Shootouts

Showdown: Barcelona vs. Clovertown vs. Harpertown

By Vijay Anand - 13 Nov 2007

Under the Hood of the Barcelona

Under the Hood of the Barcelona

One of the most touted features by AMD is that the Barcelona is a single chip, native quad-core design as opposed to Intel's dual-chip on a package processor. Whether this holds any significance in the real world or not is still debatable and largely unproven, but it is an interesting statistic. With that, AMD's Barcelona is built on a huge die occupying 283mm² with 463 million transistors. This could prove to be expensive to AMD should there be any defects as they've not yet mastered the 65nm process as seen from their attempt to ramp up clock speeds on their existing Brisbane-based processors. Perhaps this is why we see AMD trumphing tri-core processor designs to be available next year, but that's another topic for another day.

AMD's new Opteron quad-core processor is manufactured on a single silicon die.

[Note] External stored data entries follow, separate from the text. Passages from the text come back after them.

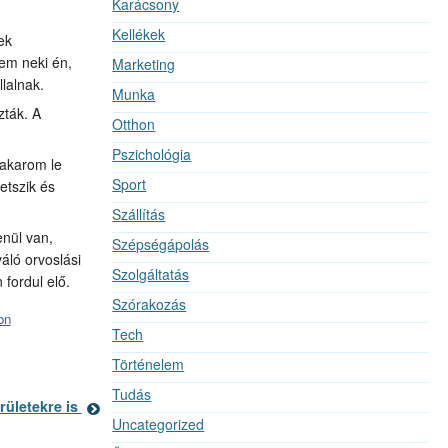
Karácsony
Kellékek
ek
em neki én,
Marketing
lalnak.
Munka
zták. A
Otthon
Pszichológia
takarom le
Sport
etszik és
Szállítás
enül van,
Szépségápolás
váló orvoslási
Szolgáltatás
fordul elő.
Szórakozás
on
Tech
Történelem
Tudás
rületekre is
Uncategorized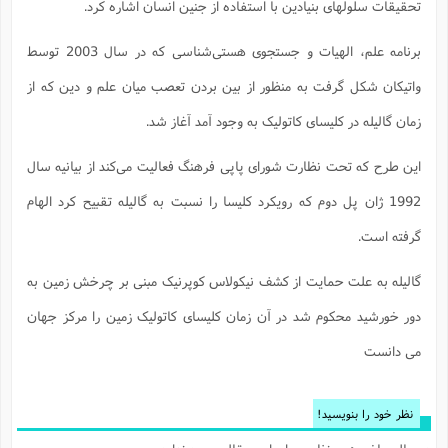
تحقیقات سلولهای بنیادین با استفاده از جنین انسان اشاره کرد.
برنامه علم، الهیات و جستجوی هستی‌شناسی که در سال 2003 توسط
واتیکان شکل گرفت به منظور از بین بردن تعصب میان علم و دین که از
زمان گالیله در کلیسای کاتولیک به وجود آمد آغاز شد.
این طرح که تحت نظارت شورای پاپی فرهنگ فعالیت می‌کند از بیانیه سال
1992 ژان پل دوم که رویکرد کلیسا را نسبت به گالیله تقبیح کرد الهام
گرفته است.
گالیله به علت حمایت از کشف نیکولاس کوپرنیک مبنی بر چرخش زمین به
دور خورشید محکوم شد در آن زمان کلیسای کاتولیک زمین را مرکز جهان
می دانست
نظر خود را بنویسید!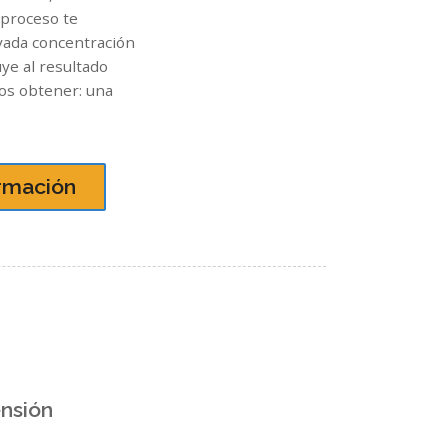
 proceso te
vada concentración
uye al resultado
os obtener: una
rmación
nsión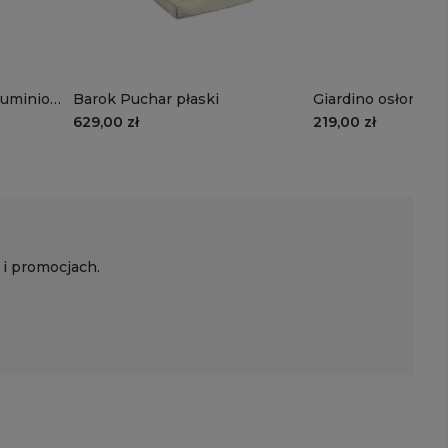
luminiowy
Barok Puchar płaski
Giardino osłonka w
pucharu, C (większ
629,00 zł
219,00 zł
 i promocjach.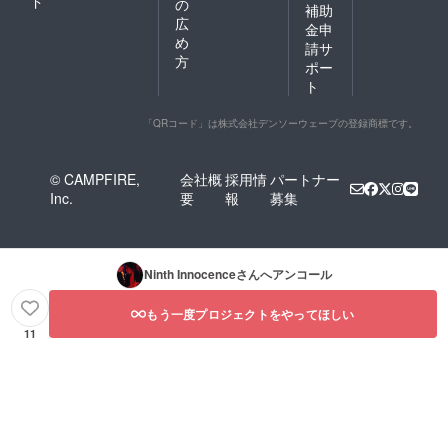
ド
の
補助
広
金申
め
請サ
方
ポー
ト
「QRコード」は株式会社デンソーウェーブの登録商標です。
© CAMPFIRE,
会社概
採用情
パートナー
Inc.
要
報
募集
Ninth Innocence
さんへアンコール
もう一度プロジェクトをやってほしい
11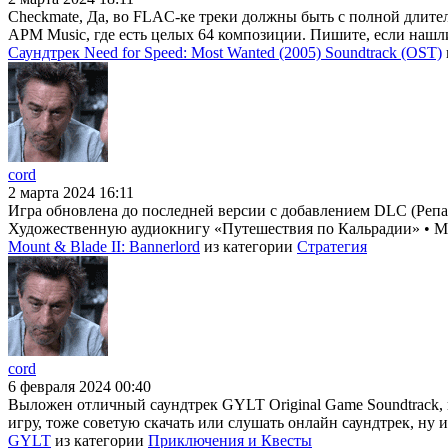
Checkmate, Да, во FLAC-ке треки должны быть с полной длител
APM Music, где есть целых 64 композиции. Пишите, если нашл
Саундтрек Need for Speed: Most Wanted (2005) Soundtrack (OST)
cord
2 марта 2024 16:11
Игра обновлена до последней версии с добавлением DLC (Репак
Художественную аудиокнигу «Путешествия по Кальрадии» • Му
Mount & Blade II: Bannerlord
из категории
Стратегия
cord
6 февраля 2024 00:40
Выложен отличный саундтрек GYLT Original Game Soundtrack, 
игру, тоже советую скачать или слушать онлайн саундтрек, ну и
GYLT
из категории
Приключения и Квесты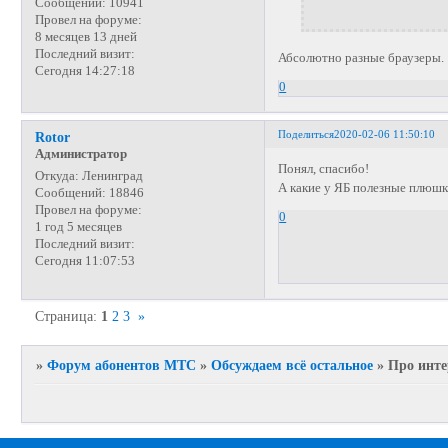
Сообщений:
10941
Провел на форуме:
8 месяцев 13 дней
Последний визит:
Абсолютно разные браузеры. 
Сегодня 14:27:18
0
Поделиться
2020-02-06 11:50:10
Rotor
Администратор
Понял, спасибо!
Откуда:
Ленинград
А какие у ЯБ полезные плюш
Сообщений:
18846
Провел на форуме:
0
1 год 5 месяцев
Последний визит:
Сегодня 11:07:53
Страница:
1
2
3
»
»
Форум абонентов МТС
»
Обсуждаем всё остальное
»
Про инте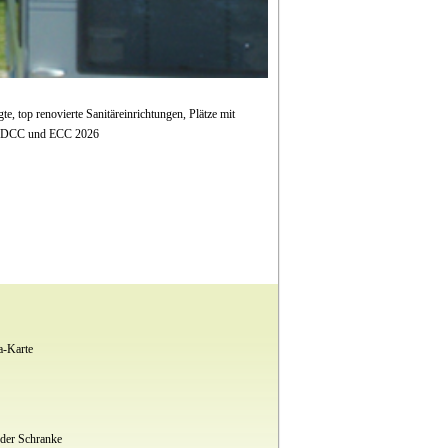
e, top renovierte Sanitäreinrichtungen, Plätze mit
ne DCC und ECC 2026
a-Karte
 der Schranke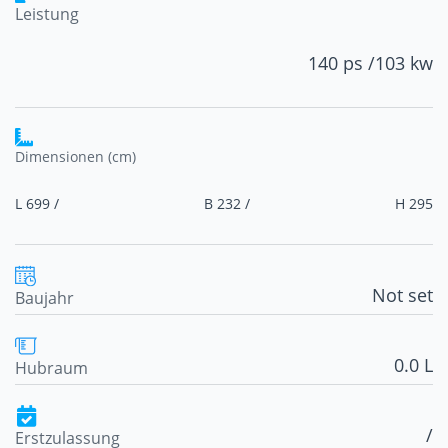
Leistung
140 ps /
103 kw
Dimensionen (cm)
L 699 /
B 232 /
H 295
Not set
Baujahr
0.0 L
Hubraum
/
Erstzulassung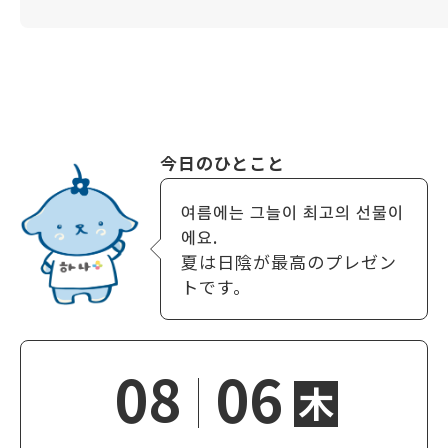
今日のひとこと
여름에는 그늘이 최고의 선물이
에요.
夏は日陰が最高のプレゼン
トです。
08
06
木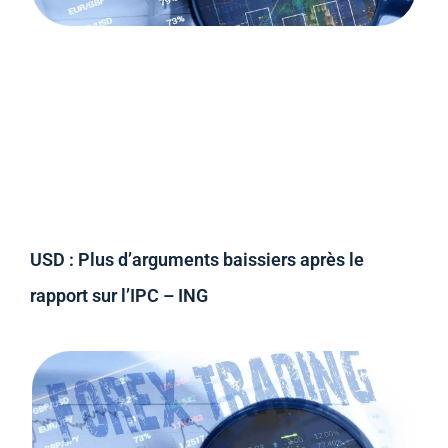
USD : Plus d’arguments baissiers après le
rapport sur l’IPC – ING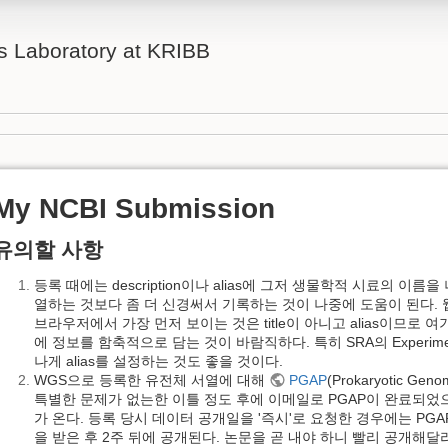
s Laboratory at KRIBB
My NCBI Submission
유의할 사항
등록 때에는 description이나 alias에 그저 생물학적 시료의 이름을
열하는 것보다 좀 더 신경써서 기록하는 것이 나중에 도움이 된다. 
브라우저에서 가장 먼저 보이는 것은 title이 아니고 alias이므로 여
에 정보를 함축적으로 담는 것이 바람직하다. 특히 SRA의 Experime
나게 alias를 설정하는 것도 좋을 것이다.
WGS으로 등록한 유전체 서열에 대해
PGAP
(Prokaryotic Gen
특별한 문제가 없는한 이틀 정도 후에 이메일로 PGAP이 완료되
가 온다. 등록 당시 데이터 공개일을 '즉시'로 요청한 경우에는 PG
을 받은 후 2주 뒤에 공개된다. 논문을 곧 내야 하니 빨리 공개해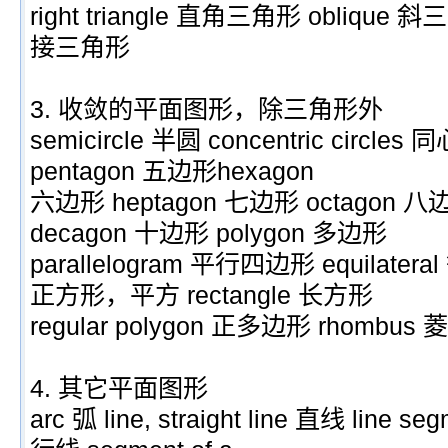
right triangle 直角三角形 oblique 斜三角
接三角形
3. 收敛的平面图形，除三角形外
semicircle 半圆 concentric circles 
pentagon 五边形hexagon
六边形 heptagon 七边形 octagon 八
decagon 十边形 polygon 多边形
parallelogram 平行四边形 equilatera
正方形，平方 rectangle 长方形
regular polygon 正多边形 rhombus 菱
4. 其它平面图形
arc 弧 line, straight line 直线 line se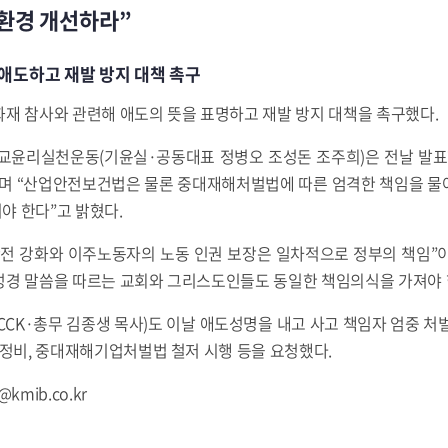
환경 개선하라”
 애도하고 재발 방지 대책 촉구
재 참사와 관련해 애도의 뜻을 표명하고 재발 방지 대책을 촉구했다.
독교윤리실천운동(기윤실·공동대표 정병오 조성돈 조주희)은 전날 발표
”며 “산업안전보건법은 물론 중대재해처벌법에 따른 엄격한 책임을 물
야 한다”고 밝혔다.
안전 강화와 이주노동자의 노동 인권 보장은 일차적으로 정부의 책임”
성경 말씀을 따르는 교회와 그리스도인들도 동일한 책임의식을 가져야 
K·총무 김종생 목사)도 이날 애도성명을 내고 사고 책임자 엄중 처
 정비, 중대재해기업처벌법 철저 시행 등을 요청했다.
mib.co.kr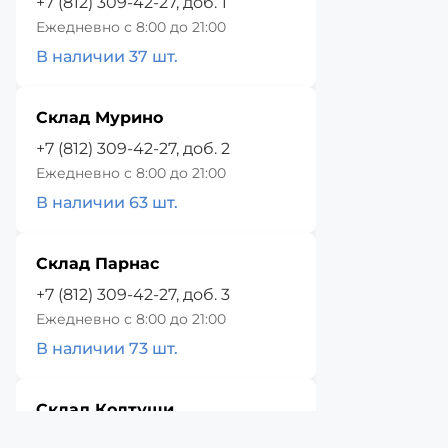
+7 (812) 309-42-27, доб. 1
Ежедневно с 8:00 до 21:00
В наличии 37 шт.
Склад Мурино
+7 (812) 309-42-27, доб. 2
Ежедневно с 8:00 до 21:00
В наличии 63 шт.
Склад Парнас
+7 (812) 309-42-27, доб. 3
Ежедневно с 8:00 до 21:00
В наличии 73 шт.
Склад Колтуши
+7 (812) 309-42-27, доб. 4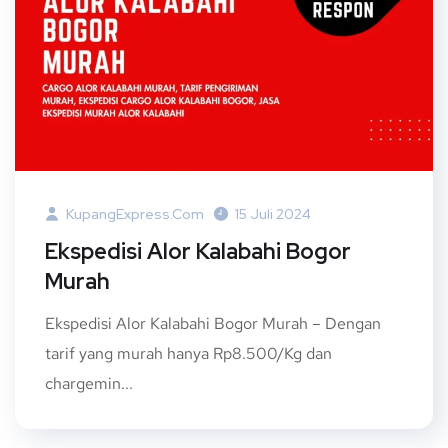
KupangExpress.com
15 Juli 2024
Ekspedisi Alor Kalabahi Bogor
Murah
Ekspedisi Alor Kalabahi Bogor Murah – Dengan
tarif yang murah hanya Rp8.500/Kg dan
chargemin...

Updates to the Processing Cores

The individual cores themselves are quite similar in structure to the existing second-generation Opteron processors, but Barcelona has a number of enhancements and tweaks to bring up to speed for current and future needs. After all, the Barcelona core design is supposed to carry AMD forward to the next two years and it should have sufficient capabilities built-in to cater to all needs till the next major redesign is available. One of the more significant changes is that the Barcelona can now execute 128-bit SSE operations in a single cycle as AMD has increased the floating-point pipeline width to 128 bits (up from just 64 bits on the previous generation, and is now equivalent to Intel's Core architecture). While making this change, AMD also doubled their instruction and data delivery mechanisms with a 32-byte/cycle instruction fetch, dual 128-bit load/cycle data cache load bandwidth, 128-bits/cycle pipes to the L2 and the built-in memory controller to bolster their more powerful processing units. On the virtualization front, the nested paging feature introduced in the second generation Opteron makes its way into the Barcelona as well, primarily to help accelerate the performance of virtualized environments.


Cache Structure

The processor's L1 and L2 cache hierarchy remains as it was in the previous Opteron processor design with 64KB of dedicated L1 cache for data and instructions per core, 512KB of dedicated L2 cache per core and to augment these, the Barcelona core now incorporates 2MB of shared L3 cache. With four processing cores on the die, you can expect significant traffic flow in and out of the processor, so the L3 shared cache design acts as a go-between to further supplement the various processing cores and store frequently used data closer to the cores rather than reaching out to the memory.